Get the structure right and the writing gets easier, because each paragraph knows what it is for. Get it wrong and you end up with a wall of text that restates your CV in full sentences. Nobody wants to read that, including the recruiter.
What the page should look like
Before the words, the layout. A cover letter should fit on one page, no exceptions. Use the same font as your CV so the application looks like one document. Standard margins, left-aligned text, a clear line between paragraphs.
At the top, your name and contact details, then the date, then the company details if you have a named contact. A subject line stating the role helps a busy reader file it correctly. If you are sending the letter as an email rather than an attachment, the email body is the letter; do not write "please see attached" and leave the body empty.
The four paragraphs
Most effective cover letters are four paragraphs. Not three, not seven. Four.
Paragraph one: why you are writing. Name the role and where you saw it. Then add one sentence that is not generic, a reason you are interested that shows you know something specific about the company or the work. Skip "I am writing to apply for." The reader already knows that from the subject line.
Paragraph two: your strongest relevant proof. Pick the one achievement that maps most directly to what the job needs. Tell it as a short story: the situation, what you did, the result. One concrete example beats three vague claims.

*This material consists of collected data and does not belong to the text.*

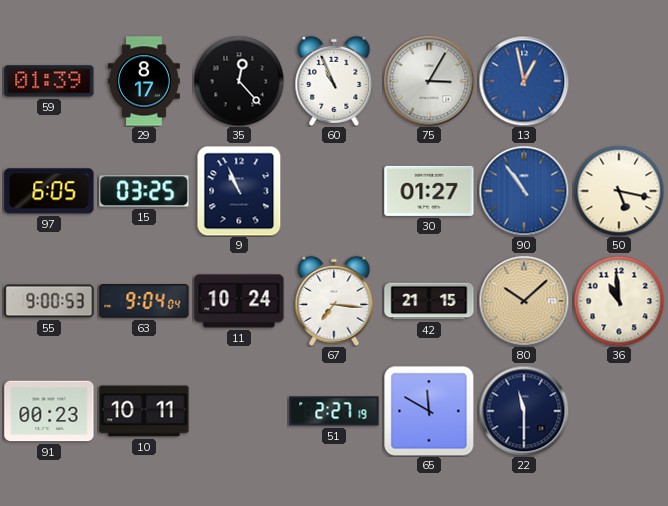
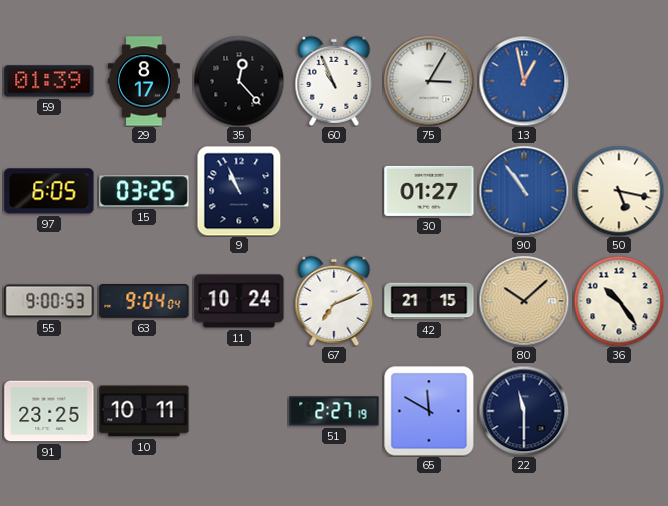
67: 7:16 -> 7:11
36: 10:59 -> 10:24
91: 00:23 -> 23:25
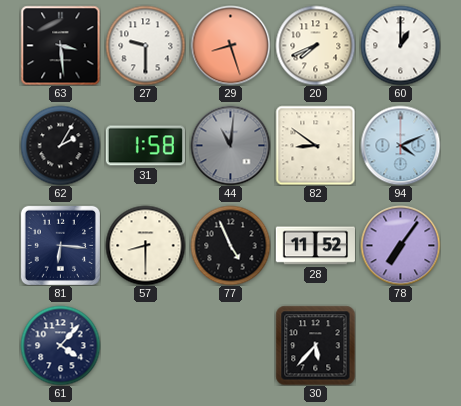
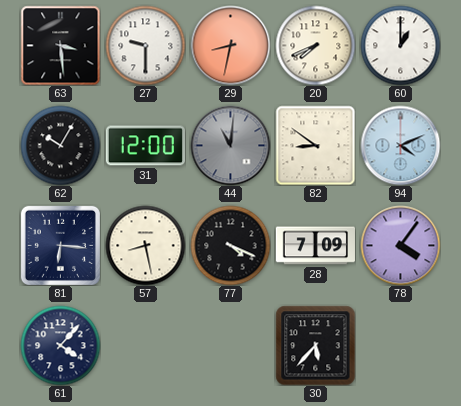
29: 8:27 -> 8:32
62: 2:05 -> 10:05
31: 1:58 -> 12:00
57: 8:30 -> 8:28
77: 4:56 -> 4:19
28: 11:52 -> 7:09
78: 7:06 -> 4:06
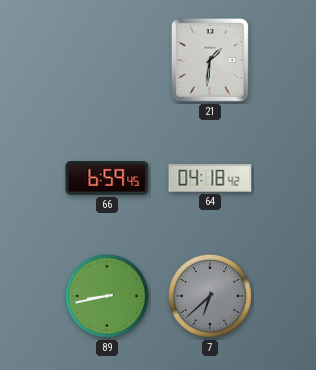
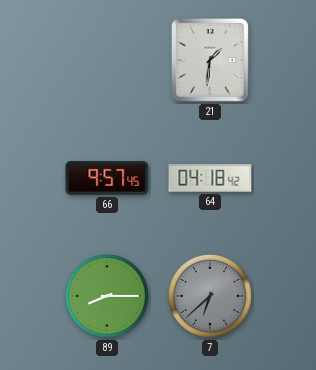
66: 6:59 -> 9:57
89: 8:43 -> 8:15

This is the paragraph that earns the interview.
Paragraph three: why this company. Connect your goals to theirs. This is where research shows. A line about a product they shipped, a value they act on, a problem you know they are working on. If this paragraph could be sent to any company in the industry, rewrite it.

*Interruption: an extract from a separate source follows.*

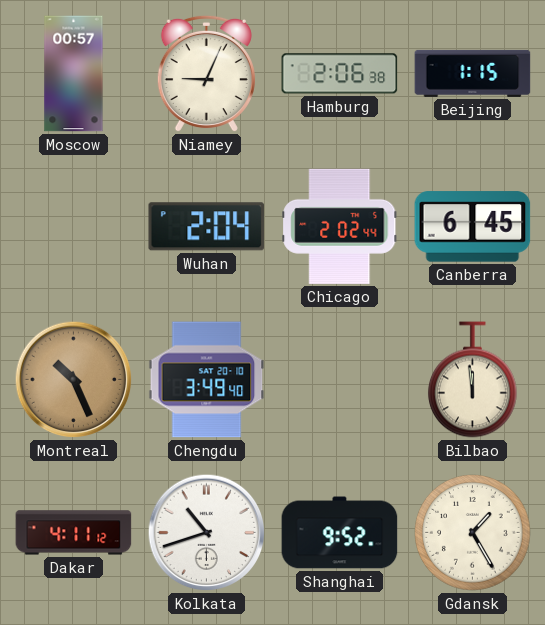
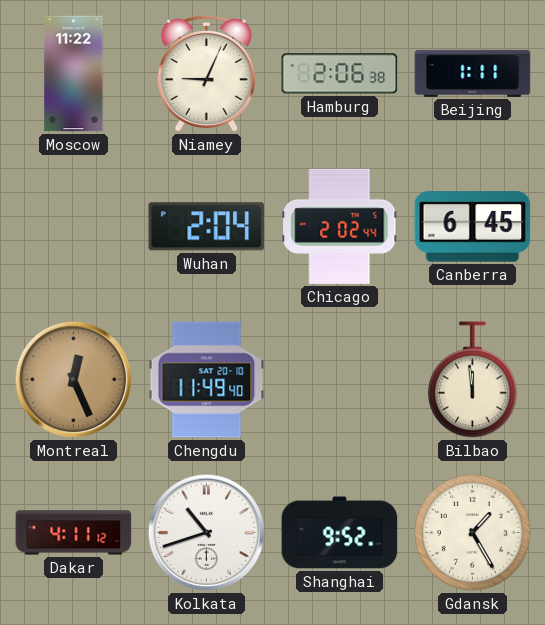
Moscow: 00:57 -> 11:22
Beijing: 1:15 -> 1:11
Montreal: 10:26 -> 12:26
Chengdu: 3:49 -> 11:49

Paragraph four: a clean close. Thank them, state that you would welcome the chance to talk, and stop. No begging, no listing your availability across three time zones. One or two sentences.
Length and tone
Aim for 250 to 400 words total. Shorter is usually better than longer. If you are past 400, you are probably restating the CV.

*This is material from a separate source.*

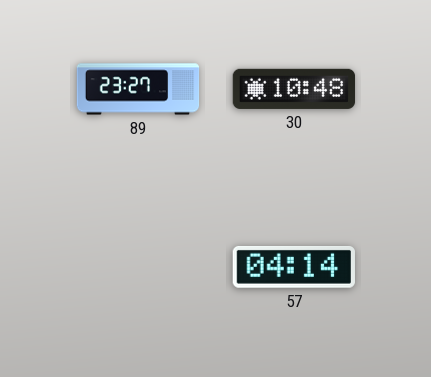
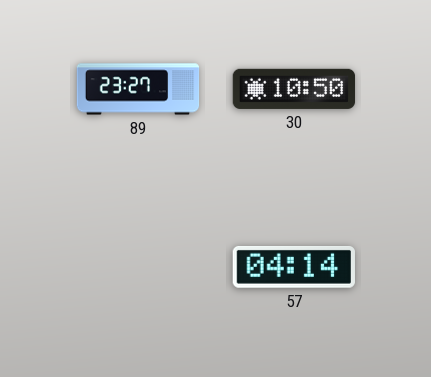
30: 10:48 -> 10:50
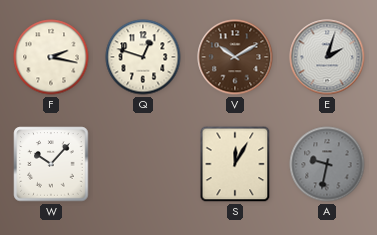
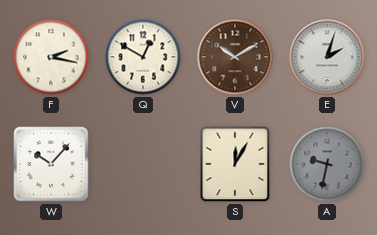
Q: 12:48 -> 12:50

The tone is professional but human. Write the way you would speak in a first interview: clear, warm, confident without overselling. Contractions are fine. Long, formal constructions like "I would hereby like to express my keen interest" make you sound like a template.
Mistakes that get a letter skimmed
- Opening with your life story. The reader wants the role and the reason, fast. History goes in the CV.
- Restating the CV in prose. The cover letter adds context the bullet points cannot, not the same facts in longer form.
- Addressing it "To whom it may concern." Find a name. If you genuinely cannot, "Dear Hiring Manager" is acceptable; the older phrasing reads as a mass mailing.
- One letter for every application. A recruiter spots a generic letter immediately. Paragraphs one and three have to change for each company.
- Typos in the company name. It happens when you reuse a letter and miss a find-and-replace. It also ends the application.
Tailor the variable parts
Paragraphs two, three, and the specific sentence in paragraph one change with every application. The skeleton stays. That is the point of having a format: the structure is reusable, the content is not.
If your CV is built from a LinkedIn profile with a tool like Postulit, you already have your achievements written out in one place, which makes choosing the right proof for paragraph two much faster.
Write the letter after you have read the job posting twice. The second read is where you notice what they actually care about, and that is the letter's whole job to address.